The amounts of NaNO₂ and CH₃COONa in the bottle for each cycle were determined using Equation (4) [12,21].

$$m=\frac{v_{\mathrm{A},\mathrm{c}}tSV}{100}$$

(4)

where m—the amount of a specific substrate that causes c to become available in the bottle for each cycle (g); V—the volume of reaction liquid (L); and S—the amount of a specific substrate as a basic value for calculations (g), which can provide the concentration of c (100 mg/L) in 1 L of reaction liquid that causes c to become available.

The nitrate concentrations during the whole anoxic reaction period were too low to be ignored in this study. Thus, the COD/N ratio of the reaction in the cycle was calculated with Equation (5) [22]:

$$\gamma =\frac{v_{\mathrm{COD}}}{v_{\mathrm{N}{\mathrm{O}}_2^{-}}}$$

(5)

where γ—the COD/N ratio of reaction for each cycle.

2.6. High-Throughput 16S rRNA Gene Sequencing

Sludge samples were collected for DNA extraction, and the extracted DNA was used for PCR amplification of the 16S rRNA gene (V3–V4 region) after the DNA integrity was verified by agarose gel electrophoresis. Upon verification, the DNA bands were excised for further purification after the PCR products were also examined via electrophoresis, and an Illumina MISEQ03 sequencer was used for high-throughput sequencing carried out by Sangon Biotech Corp., Shanghai, China. The Illumina sequencing raw data were deposited in the National Center for Biotechnology Information (NCBI) Sequence Read Archive database, accession: SRR10344630, SRR10344629 and SRR10344628 [23], (BioProject ID: PRJNA563541; BioSample accessions: SAMN12687762, SAMN12687763, SAMN12687764). High-quality reads were clustered into operational taxonomic units (OTUs) with a similarity value of 97%. The results were used to describe the similarities and differences between microbial communities and clearly indicate the proportion of main species at different levels.

3. Results

3.1. Nitrite Denitrification Rate and COD/N Ratio

The color of the sludge changed from brown to black, which is the characteristic color of anaerobic sludge, after settling for approximately three days after being collected from the WWTP. The initial denitrification rate and COD/N ratio of the seed sludge were determined via batch operation. The initial concentrations of NO₂⁻–N, NO₃⁻–N, and COD were 20.14 mg/L, 4.45 mg/L, and 114.35 mg/L, respectively. However, for optimal denitrification, the initial concentration of NO₃⁻–N should be close to 0 mg/L. After reacting for 1 h, the residual concentrations of NO₂⁻–N, NO₃⁻–N, and COD were 10.35 mg/L, 0.93 mg/L, and 9.35 mg/L, respectively. Therefore, the calculated initial denitrification rate was 13.31 mg/(L h). Thus, the initial COD/N ratio of the reaction was 7.9. Then, the reactor was operated with continuous nitrite and acetate feeding, and the 8-h cycle, designated as Cycle 1, was performed with the determined 15 mg/(L h) level of the nitrite feed stream added into the reaction liquid.

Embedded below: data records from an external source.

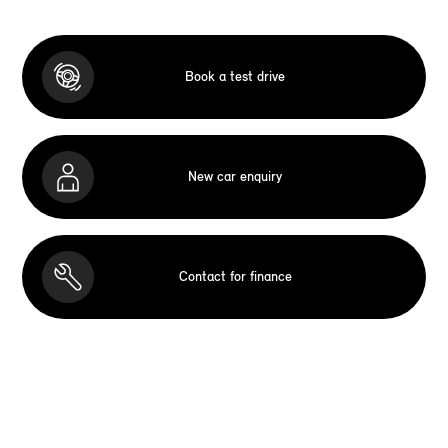
Book a test drive
New car enquiry
Contact for finance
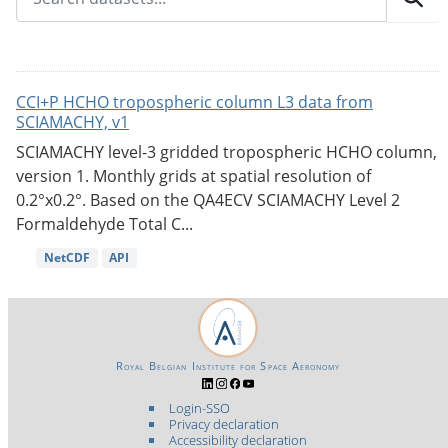
CCI+P HCHO tropospheric column L3 data from
SCIAMACHY, v1
SCIAMACHY level-3 gridded tropospheric HCHO column,
version 1. Monthly grids at spatial resolution of
0.2°x0.2°. Based on the QA4ECV SCIAMACHY Level 2
Formaldehyde Total C...
NetCDF
API
Royal Belgian Institute for Space Aeronomy
Login-SSO
Privacy declaration
Accessibility declaration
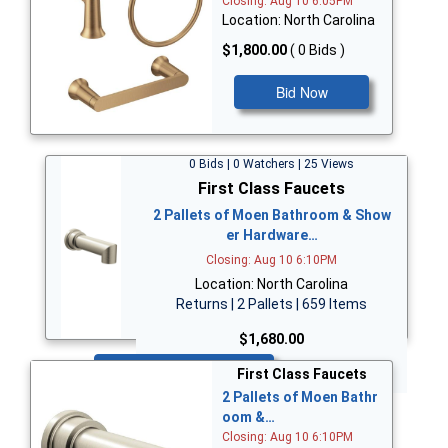
Closing: Aug 10 6:05PM
Location: North Carolina
$1,800.00
( 0 Bids )
Bid Now
0 Bids | 0 Watchers | 25 Views
First Class Faucets
2 Pallets of Moen Bathroom & Show
er Hardware…
Closing: Aug 10 6:10PM
Location: North Carolina
Returns | 2 Pallets | 659 Items
$1,680.00
Bid Now
First Class Faucets
2 Pallets of Moen Bathr
oom &…
Closing: Aug 10 6:10PM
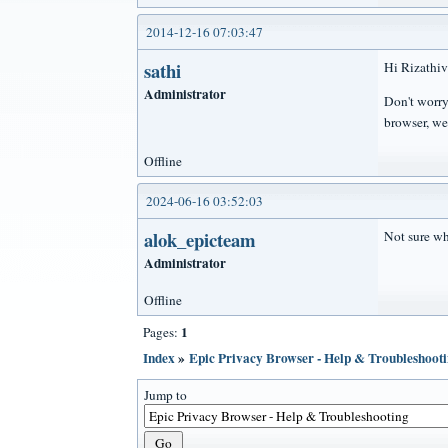
2014-12-16 07:03:47
sathi
Hi Rizathiv
Administrator
Don't worry
browser, we
Offline
2024-06-16 03:52:03
alok_epicteam
Not sure why
Administrator
Offline
1
Pages:
Index
»
Epic Privacy Browser - Help & Troubleshoot
Jump to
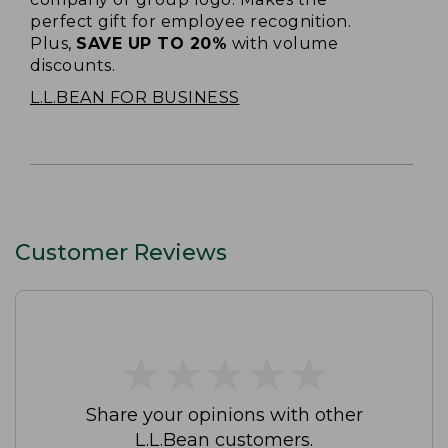
perfect gift for employee recognition.
Plus,
SAVE UP TO 20%
with volume
discounts.
L.L.BEAN FOR BUSINESS
Customer Reviews
★
★
★
★
★
★
★
★
★
★
Share your opinions with other
L.L.Bean customers.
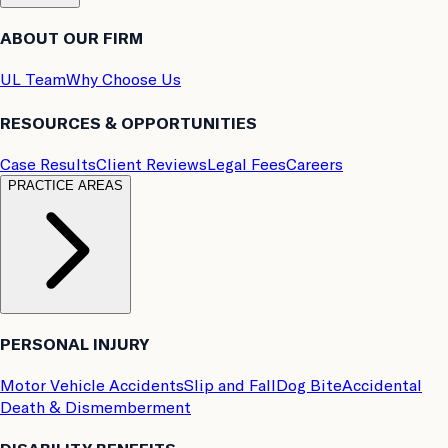
ABOUT OUR FIRM
UL Team
Why Choose Us
RESOURCES & OPPORTUNITIES
Case Results
Client Reviews
Legal Fees
Careers
PRACTICE AREAS
PERSONAL INJURY
Motor Vehicle Accidents
Slip and Fall
Dog Bite
Accidental
Death & Dismemberment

The concentrations of NO₂⁻–N and NO₃⁻–N at the beginning and end of the anoxic reaction phase during the period of denitrifying bacterial community enrichment are illustrated in Figure 2, and the nitrite denitrification rate was calculated according to Equation (2). The supply rate of the nitrite feed stream added into the reaction liquid was determined to be 15 mg/(L h) according to the initial denitrification rate of 13.31 mg/(L h) in Cycle 1. Then, the nitrite feed stream added into the reaction liquid was adjusted according to the nitrite denitrification rate of the previous cycle. The reactor was filled with foam due to the high performance of nitrogen removal from synthetic wastewater at the end of Cycle 24 on Day 12 (as shown in Figure S1), leading to the NO₂⁻–N remaining from the uncompleted reaction, and the calculated amount of NO₂⁻–N consumption was as high as 3304.25 mg/L in this cycle (12 h). Due to the limited volume of the reactor, the foam inside the reactor had a negative influence on the denitrification process carried out by the activated sludge. Therefore, the activated sludge with enriched desired bacteria could be harvested in time. The harvest time can be determined according to the desired nitrite denitrification rate and the conditions of the reactor. The denitrification rate reflected the effect of the denitrifying bacterial community enrichment. The nitrite denitrification rate increased significantly from 13.31 mg/(L h) for the seed sludge to 275.35 mg/(L h) over 12 days, which was an approximately 21-fold increase. The MLVSS increased from 3471 mg/L to 5316 mg/L during the operation. Thus, the corresponding specific rates increased from 3.83 mg/(g h) to 51.80 mg/(g h), suggesting that this denitrifying bacterial community grew quickly within a short enrichment period.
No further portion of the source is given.